On Saturday, February 29, Askew in Providence was alive with cheering, singing and dancing during a fundraiser held by drag king extraordinaire Randy Andy. The event, aptly named Bushfires & Earthquakes, was in support of relief for Australia and Puerto Rico, regions recently affected by natural disasters. The venue found itself packed wall to wall with long-time supporters, occasional visitors and even some newbies.
Randy Andy performed to the song “Land Down Under” by Men at Work. The performance allowed him and his fellow performers to engage with the audience, which not only drove the crowd wild, but helped raise money for the cause in the form of ones (if you know what I mean). Among the performers who donated their time to the fundraiser were Randy Andy, Dick Dandy, Sergeant George, Wade Waterman, Man Lee, Hans In’Zeir and the talented Bobby Fre$h who finished up the night with some moonwalking to the song “Billy Jean” by Michael Jackson. There was no shortage of laughter, excitement, music and dancing, which left the audience in constant applause.
Andy offers several King Maker workshops throughout the year, which assists aspiring kings with drag performance. The workshops, where kings like Bobby Fre$h got their start, last five weeks and culminate in recitals where new kings get to show off their skills. Workshops like the King Maker series, the resulting recitals and drag in general are important for many reasons, according to Andy, because “the personas that we [drag kings] put up on stage allow us to access parts of ourselves that we might otherwise have difficulty accessing.”
Andy started their own journey in drag after moving to Seattle, Washington, in 2000. Seattle already had a somewhat established drag king scene and connected with those interested in performing by leaving signup sheets for participation in their events around the city. It was this type of grassroots movement that inspired Andy to step into the shoes of Randy Andy. Unforeseen conditions eventually forced Andy to move back to Rhode Island. Though Andy left many things behind, they did not forget to bring their passion for drag.
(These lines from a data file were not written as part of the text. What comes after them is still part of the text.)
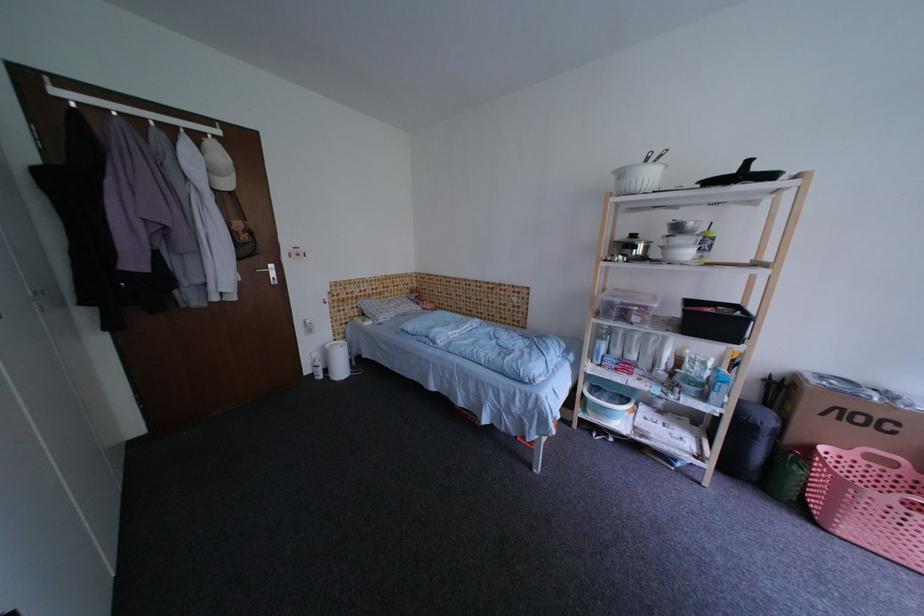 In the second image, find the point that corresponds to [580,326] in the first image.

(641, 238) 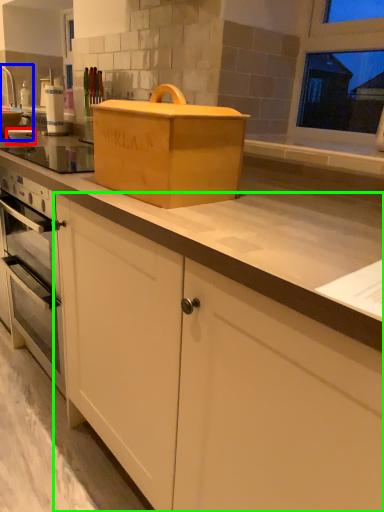 Question: Which object is the closest to the appliance (highlighted by a red box)? Choose among these: sink (highlighted by a blue box) or cabinetry (highlighted by a green box).

Choices:
 (A) sink
 (B) cabinetry

Answer: (A) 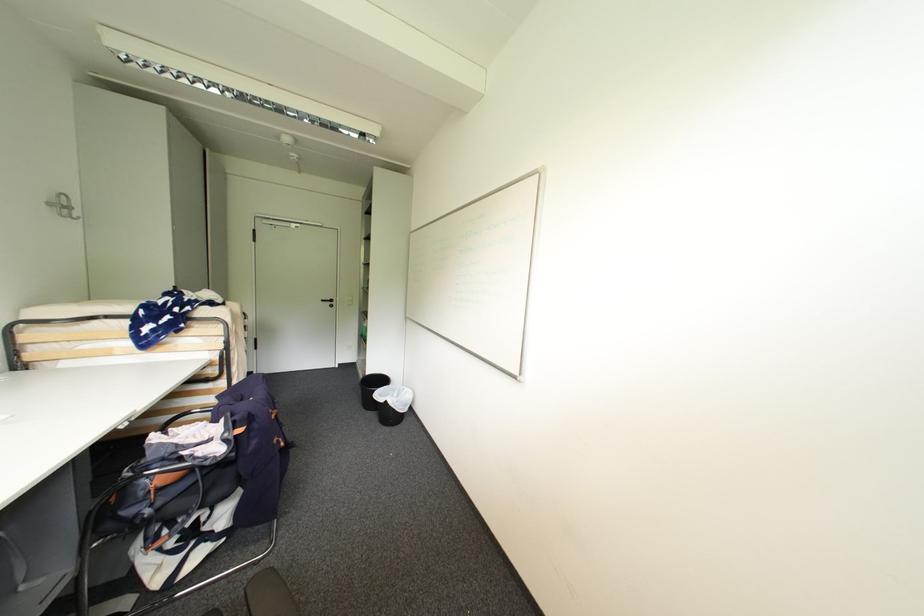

Andy took their knowledge acquired in Seattle and began using it to cultivate a drag king scene in Rhode Island. In 2018, their first drag king show, RI Jollies, sold-out to a welcoming audience.
Within the LBGTQ+ community, drag kings do not receive the same attention and recognition as drag queens. Eventually, Andy hopes to see more equity in areas like payment and opportunities to perform. Andy’s goal has been to create a safe space for the queer community. They do this by not only screening physical locations in which events are held, but by also making sure that the people allowed into the community are respectful and supportive. Even at the fundraiser, Andy was diligent in setting down rules with the audience regarding personal space, consent and physical contact with performers.
The fundraiser was a huge success, raising $2,030 from ticket sales, performances and a raffle of goods and services generously donated by local businesses. As the coronavirus unfolds, Randy Andy is looking to reshape his productions in a way that will support the artists, venues and industries that have been hit particularly hard.